Janji dari Moskow  datang menjelang pertemuan Dewan Keamanan PBB (DK PBB) pada hari Selasa untuk membahas krisis yang meningkat antara Caracas dan Washington.

Dalam percakapan telepon, para menteri luar negeri negara-negara sekutu mengecam tindakan AS, yang termasuk serangan terhadap kapal-kapal yang diduga terlibat perdagangan narkoba dan baru-baru ini penyitaan dua kapal tanker minyak.

Sebuah kapal ketiga sedang dikejar, kata seorang pejabat AS kepada AFP pada hari Minggu.

“Para menteri menyatakan keprihatinan mendalam mereka atas peningkatan tindakan Washington di Laut Karibia, yang dapat memiliki konsekuensi serius bagi kawasan tersebut dan mengancam pelayaran internasional,” kata kementerian luar negeri Rusia tentang percakapan telepon antara Sergei Lavrov dan mitranya dari Venezuela, Yvan Gil.

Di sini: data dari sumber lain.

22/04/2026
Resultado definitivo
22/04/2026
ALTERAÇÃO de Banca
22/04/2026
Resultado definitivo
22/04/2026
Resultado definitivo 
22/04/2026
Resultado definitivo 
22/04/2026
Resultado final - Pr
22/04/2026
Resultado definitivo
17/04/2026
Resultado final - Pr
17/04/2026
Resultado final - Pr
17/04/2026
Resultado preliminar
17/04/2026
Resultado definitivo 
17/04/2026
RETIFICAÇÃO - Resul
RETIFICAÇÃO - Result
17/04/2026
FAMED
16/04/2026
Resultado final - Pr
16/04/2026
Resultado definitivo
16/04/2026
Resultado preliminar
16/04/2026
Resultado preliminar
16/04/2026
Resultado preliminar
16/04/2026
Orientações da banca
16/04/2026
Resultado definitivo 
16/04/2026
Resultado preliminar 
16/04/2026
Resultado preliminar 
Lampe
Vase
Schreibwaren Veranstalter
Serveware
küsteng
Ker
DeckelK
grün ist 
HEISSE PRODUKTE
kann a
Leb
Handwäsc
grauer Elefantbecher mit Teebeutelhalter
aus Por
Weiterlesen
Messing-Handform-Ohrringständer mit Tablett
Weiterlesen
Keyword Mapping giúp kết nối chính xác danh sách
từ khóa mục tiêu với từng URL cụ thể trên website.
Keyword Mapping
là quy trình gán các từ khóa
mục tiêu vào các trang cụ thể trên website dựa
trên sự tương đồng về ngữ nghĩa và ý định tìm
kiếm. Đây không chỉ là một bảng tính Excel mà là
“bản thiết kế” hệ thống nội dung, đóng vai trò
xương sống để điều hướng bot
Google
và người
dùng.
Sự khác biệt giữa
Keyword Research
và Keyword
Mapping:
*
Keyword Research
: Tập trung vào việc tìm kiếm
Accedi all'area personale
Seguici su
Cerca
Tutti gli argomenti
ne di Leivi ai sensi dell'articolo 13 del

“Pihak Rusia menegaskan kembali dukungan penuh dan solidaritasnya kepada kepemimpinan dan rakyat Venezuela dalam konteks saat ini,” tambah pernyataan itu.

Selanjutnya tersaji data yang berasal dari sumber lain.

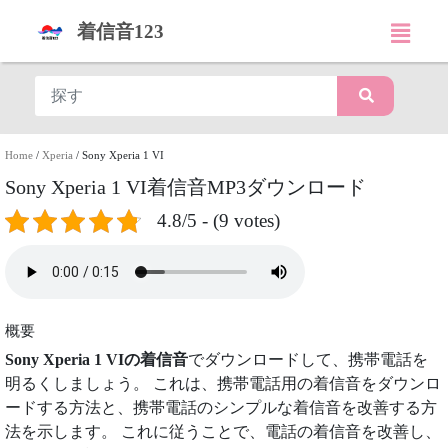
着信音123
Home
/
Xperia
/
Sony Xperia 1 VI
Sony Xperia 1 VI着信音MP3ダウンロード
4.8/5 - (9 votes)
概要
Sony Xperia 1 VIの着信音
でダウンロードして、携帯電話を
明るくしましょう。 これは、携帯電話用の着信音をダウンロ
ードする方法と、携帯電話のシンプルな着信音を改善する方
法を示します。 これに従うことで、電話の着信音を改善し、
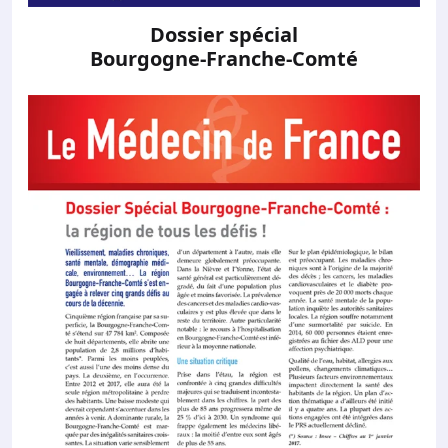
Dossier spécial
Bourgogne-Franche-Comté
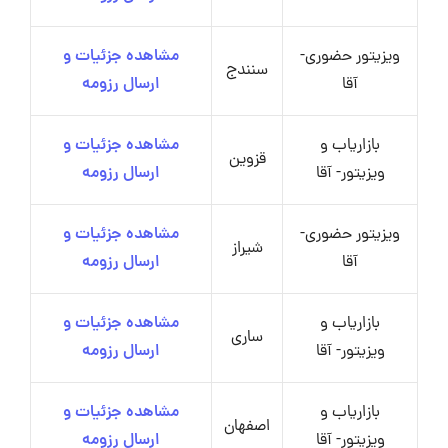
ویزیتور حضوری-
مشاهده جزئیات و
سنندج
آقا
ارسال رزومه
بازاریاب و
مشاهده جزئیات و
قزوین
ویزیتور- آقا
ارسال رزومه
ویزیتور حضوری-
مشاهده جزئیات و
شیراز
آقا
ارسال رزومه
بازاریاب و
مشاهده جزئیات و
ساری
ویزیتور- آقا
ارسال رزومه
بازاریاب و
مشاهده جزئیات و
اصفهان
ویزیتور- آقا
ارسال رزومه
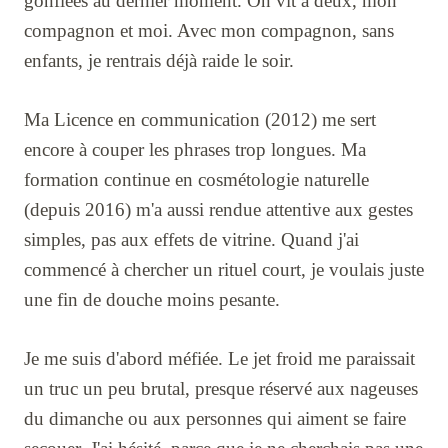
gonflées au dernier moment. On vit à deux, mon
compagnon et moi. Avec mon compagnon, sans
enfants, je rentrais déjà raide le soir.
Ma Licence en communication (2012) me sert
encore à couper les phrases trop longues. Ma
formation continue en cosmétologie naturelle
(depuis 2016) m'a aussi rendue attentive aux gestes
simples, pas aux effets de vitrine. Quand j'ai
commencé à chercher un rituel court, je voulais juste
une fin de douche moins pesante.
Je me suis d'abord méfiée. Le jet froid me paraissait
un truc un peu brutal, presque réservé aux nageuses
du dimanche ou aux personnes qui aiment se faire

Sejak September, pasukan AS telah melancarkan serangan terhadap kapal-kapal yang diklaim Washington, tanpa memberikan bukti, sebagai kapal yang menyelundupkan narkoba di Karibia dan Samudra Pasifik bagian timur.

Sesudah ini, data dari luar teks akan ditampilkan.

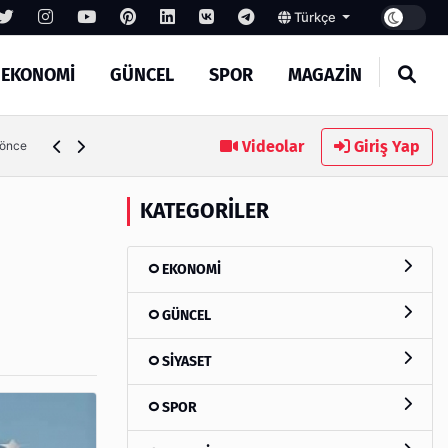
Türkçe
EKONOMİ
GÜNCEL
SPOR
MAGAZİN
Videolar
Giriş Yap
 önce
KATEGORILER
EKONOMİ
GÜNCEL
SİYASET
SPOR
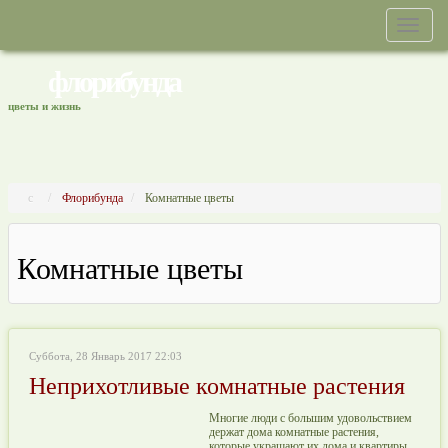
флорибунда
цветы и жизнь
Флорибунда
Комнатные цветы
Комнатные цветы
Суббота, 28 Январь 2017 22:03
Неприхотливые комнатные растения
Многие люди с большим удовольствием
держат дома комнатные растения,
которые украшают их дома и квартиры.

Lebih dari 100 orang telah tewas – beberapa di antaranya nelayan, menurut keluarga dan pemerintah mereka.

Presiden AS Donald Trump pada 16 Desember juga mengumumkan blokade terhadap “kapal minyak yang dikenai sanksi” yang berlayar ke dan dari Venezuela.

Trump mengklaim Caracas di bawah Presiden Nicolas Maduro menggunakan uang minyak untuk membiayai “terorisme narkoba, perdagangan manusia, pembunuhan, dan penculikan.”

Ia juga menuduh Venezuela mengambil “semua minyak kita” – dalam sebuah pernyataan yang tampaknya merujuk pada nasionalisasi sektor perminyakan negara itu, dan mengatakan: “kami menginginkannya kembali.”

Caracas, pada gilirannya, khawatir Washington berupaya melakukan perubahan rezim, dan menuduh Washington melakukan “pembajakan internasional.”

Pernyataan Moskow mengatakan Lavrov dan Gil sepakat dalam percakapan mereka untuk “mengkoordinasikan tindakan mereka di panggung internasional, khususnya di PBB, untuk memastikan penghormatan terhadap kedaulatan negara dan tidak adanya campur tangan dalam urusan internal.”

Rusia dan China, sekutu Venezuela lainnya, mendukung permintaan Caracas untuk pertemuan Dewan Keamanan PBB guna membahas apa yang disebutnya sebagai “agresi AS yang sedang berlangsung.”


Rusia ‘sibuk’

Di Telegram, Gil dari Venezuela mengatakan bahwa ia dan Lavrov telah membahas “agresi dan pelanggaran mencolok terhadap hukum internasional yang dilakukan di Karibia: serangan terhadap kapal, eksekusi di luar hukum, dan tindakan pembajakan ilegal yang dilakukan oleh pemerintah Amerika Serikat.”

Gil mengatakan Lavrov telah menegaskan “dukungan penuh Moskow dalam menghadapi permusuhan terhadap negara kami.”

Pekan lalu, Menteri Luar Negeri AS Marco Rubio menepis pernyataan dukungan Moskow untuk Caracas.

Washington, katanya, “tidak khawatir tentang eskalasi dengan Rusia terkait Venezuela” karena “mereka sibuk di Ukraina.”

Hubungan AS-Rusia memburuk dalam beberapa pekan terakhir karena Trump menyuarakan kekecewaannya terhadap Moskow atas kurangnya resolusi terhadap perang Ukraina.

Pada hari Senin, Gil juga membacakan surat di televisi pemerintah, yang ditandatangani oleh Maduro dan ditujukan kepada negara-negara anggota PBB, yang memperingatkan bahwa blokade AS "akan memengaruhi pasokan minyak dan energi" secara global.